[Input material — start]
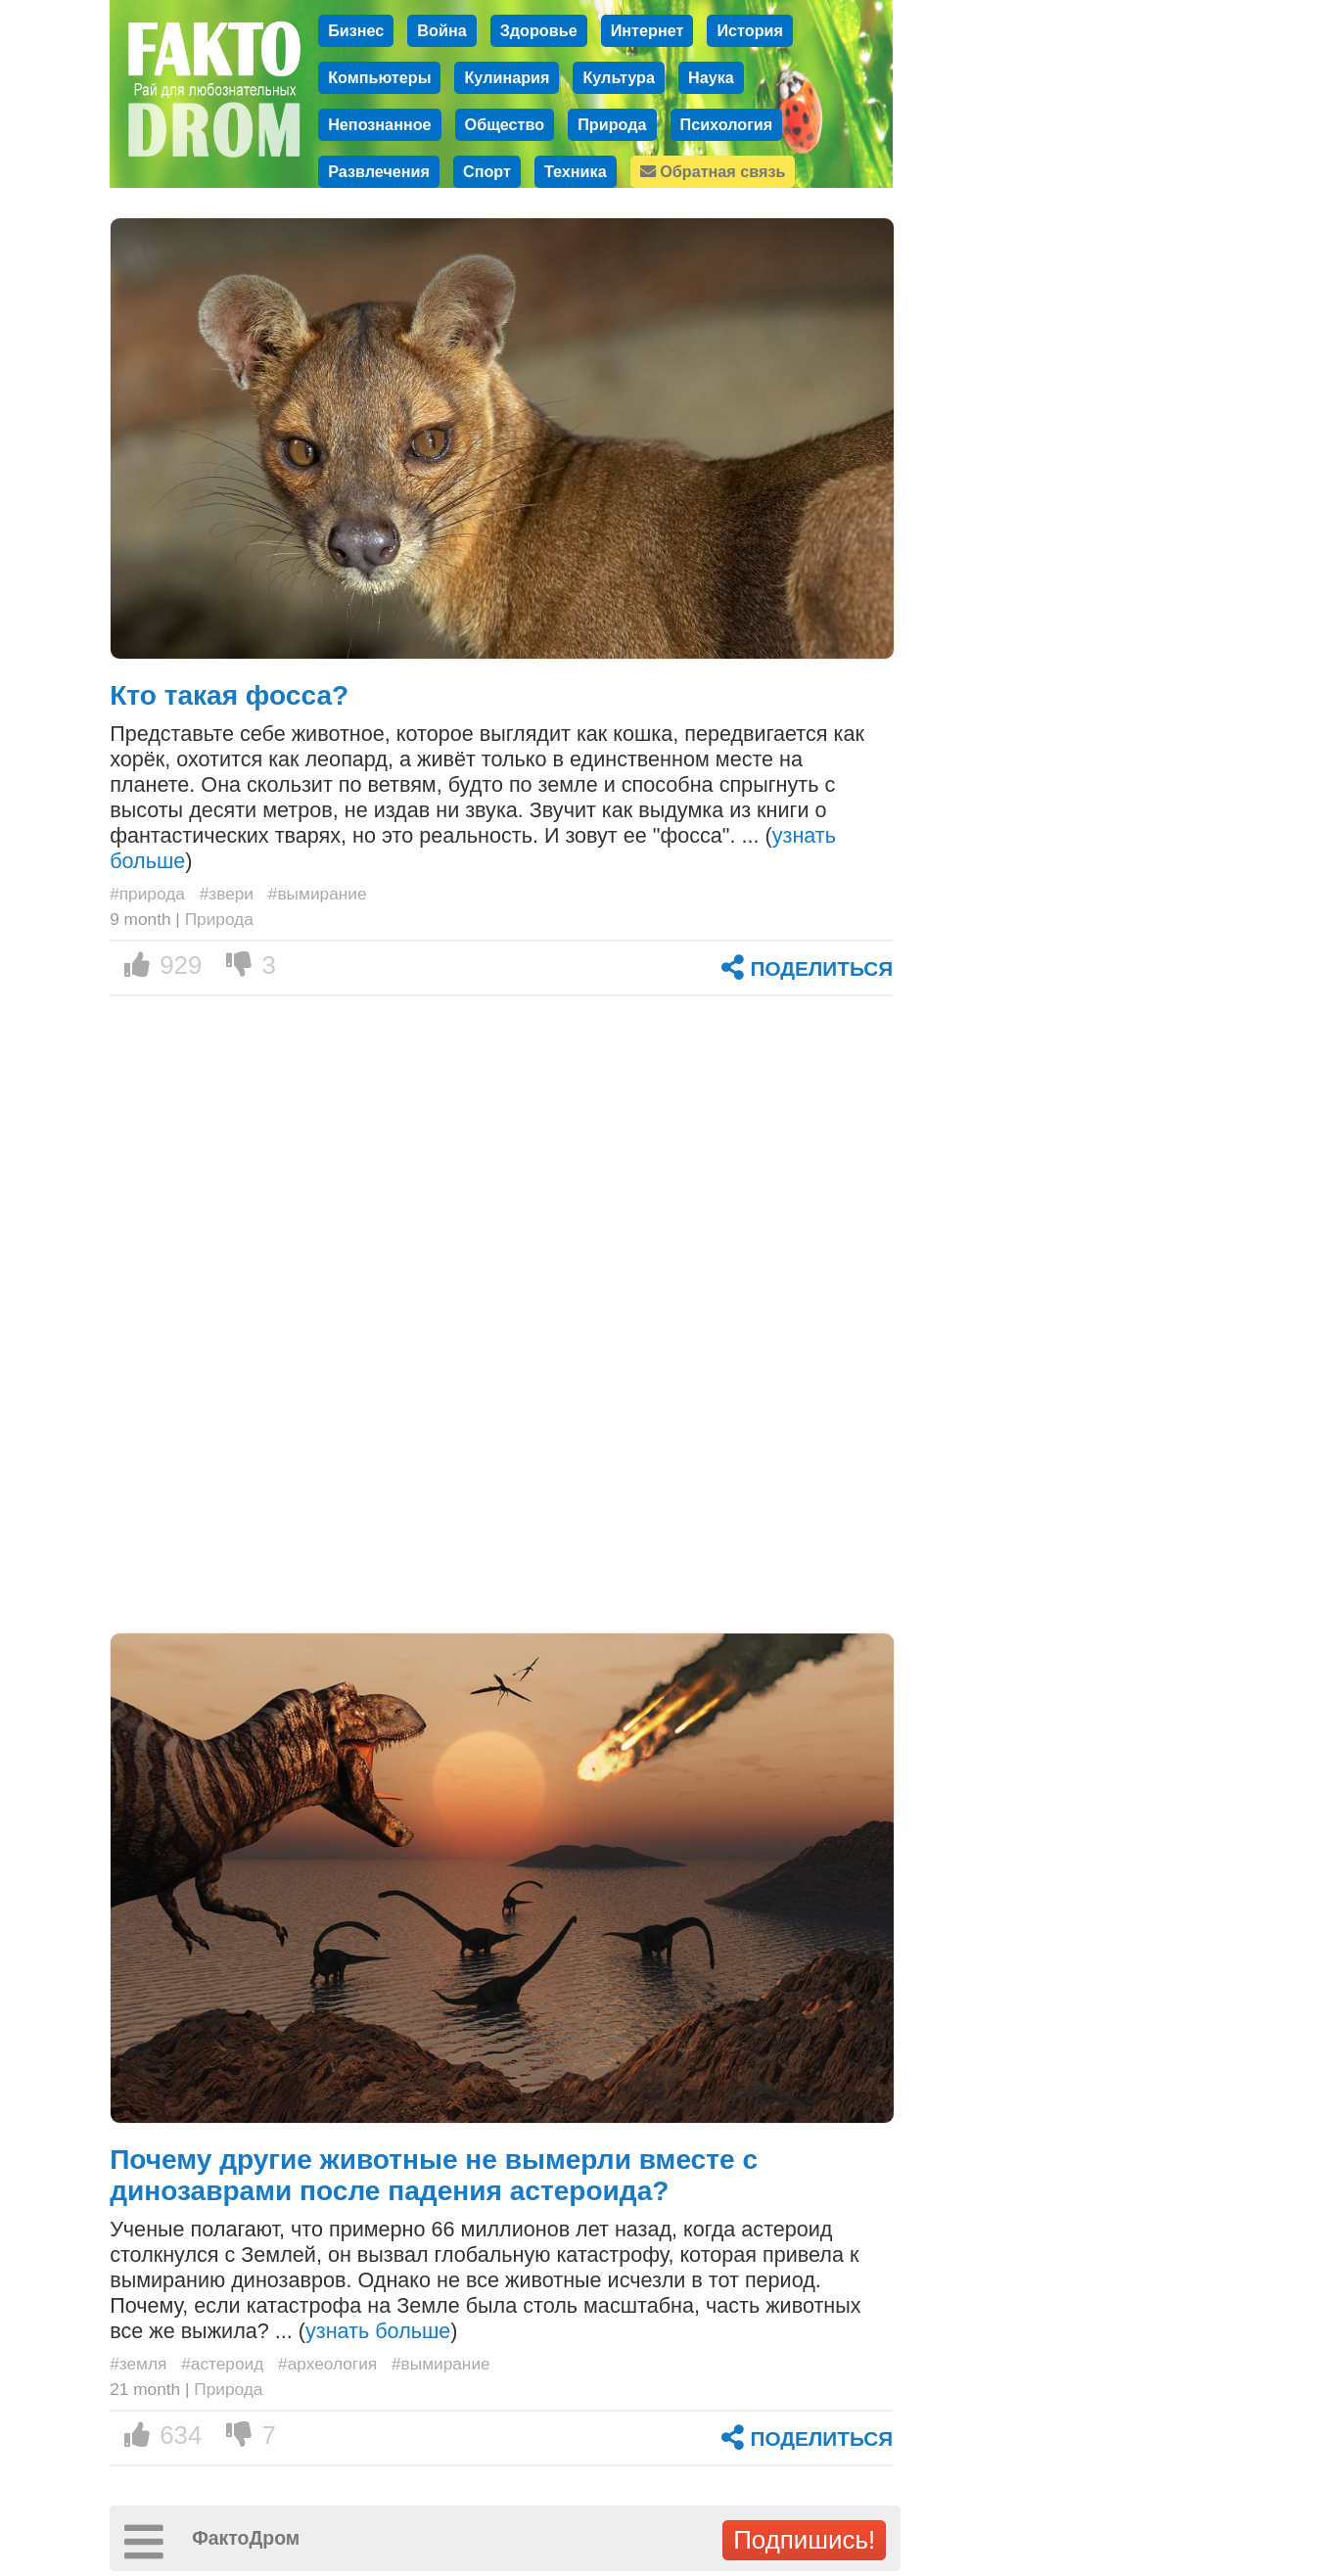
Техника (575, 171)
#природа (147, 893)
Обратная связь (713, 171)
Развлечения (379, 171)
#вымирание (317, 893)
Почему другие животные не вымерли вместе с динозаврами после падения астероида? (434, 2175)
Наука (711, 77)
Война (441, 30)
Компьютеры (379, 77)
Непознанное (379, 124)
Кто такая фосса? (229, 695)
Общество (505, 124)
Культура (618, 77)
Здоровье (539, 30)
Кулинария (506, 77)
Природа (612, 124)
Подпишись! (804, 2539)
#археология (327, 2363)
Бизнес (356, 30)
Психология (726, 124)
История (750, 30)
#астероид (222, 2363)
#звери (227, 893)
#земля (138, 2363)
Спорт (487, 171)
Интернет (647, 30)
[Input material — finish]
With the pictures removed, the entries above should be transcribed exactly.

Техника (575, 171)
#природа (147, 893)
Обратная связь (713, 171)
Развлечения (379, 171)
#вымирание (317, 893)
Почему другие животные не вымерли вместе с динозаврами после падения астероида? (434, 2175)
Наука (711, 77)
Война (441, 30)
Компьютеры (379, 77)
Непознанное (379, 124)
Кто такая фосса? (229, 695)
Общество (505, 124)
Культура (618, 77)
Здоровье (539, 30)
Кулинария (506, 77)
Природа (612, 124)
Подпишись! (804, 2539)
#археология (327, 2363)
Бизнес (356, 30)
Психология (726, 124)
История (750, 30)
#астероид (222, 2363)
#звери (227, 893)
#земля (138, 2363)
Спорт (487, 171)
Интернет (647, 30)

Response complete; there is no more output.